If the group is approaching a red light, announce “slowing” to make sure riders behind you know you are reducing your speed. The light may change before you get to it or you may have to come to a complete stop. If you are coming to a stop sign, announce “stopping” since you have to come to a complete stop anyways. After starting up again, watch out for riders zig zagging while they try to clip back in and get up to speed. There are a few ways to avoid being that zig zagger:
- Practice clipping in without looking down and while holding your line
- Shift down to a much lower gear before you come to a stop.
- Don’t try to track-stand when stopped with other riders, no one cares how good you think you are
Really Big Groups
Centuries and charity rides can often start with really large groups (50-2000 riders). Ideally, you don’t want to have this as your very first experience riding in a group. It best to start out on a group ride of less than 10 people, but if you do find yourself riding with 300 of your closest friends, don’t worry, you’ll be ok. All of the above still applies and… you guessed it, communication is your best tool.
Most likely these rides will be organized and supported with aid stations and will require registration. Check with the organizer’s rules and ask if the roads will be open to traffic. Most likely, they will be unless it is a really big event. For rides with more than 500 people, you’ll probably be assigned into a wave of 50-100 others. This keeps things more manageable for the organizers and is generally more enjoyable and safer for the riders. Remember it’s a ride, not a race. You can push yourself hard, but it’s not worth getting yourself or others hurt. You are most vulnerable during the first 5-8 miles or until the group starts to spread out a little. Riding 4-6 abreast in the beginning is common, but might be illegal depending on other traffic. If you find yourself 6 abreast, change your speed to get out the situation to give yourself more room. It’s not worth it.

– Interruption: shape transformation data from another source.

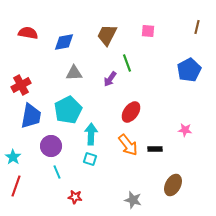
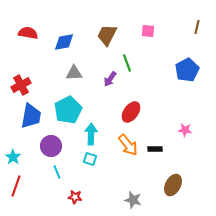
blue pentagon: moved 2 px left
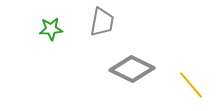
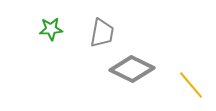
gray trapezoid: moved 11 px down
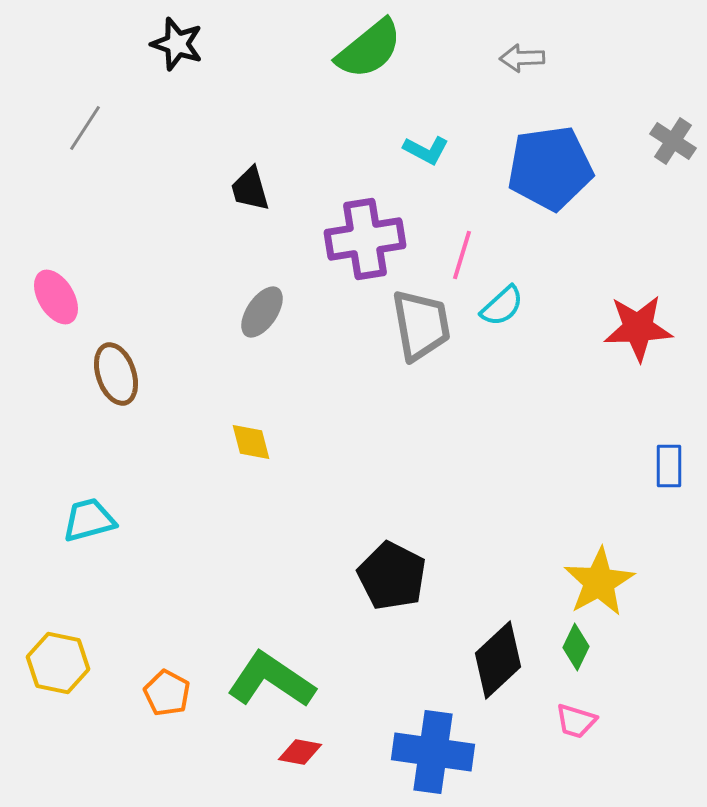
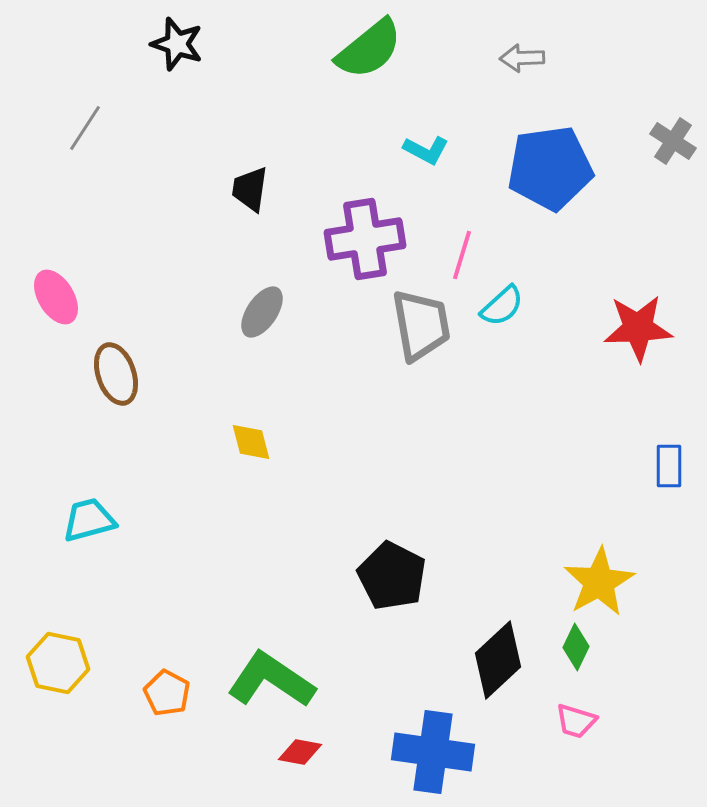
black trapezoid: rotated 24 degrees clockwise
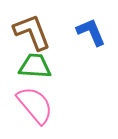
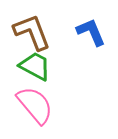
green trapezoid: rotated 24 degrees clockwise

If there are aid stations, you’ll be expected stop and get off your bike before approaching the tables. If you decide to skip that station, keep your distance and slow down just like you would if you are passing pedestrians, because you are.
Cycling is a lot of fun and you are more visible to motorists in a group than riding solo. However, group riding can have its own risks. Communicate with the rest of your group and it should be smooth sailing for your first group ride.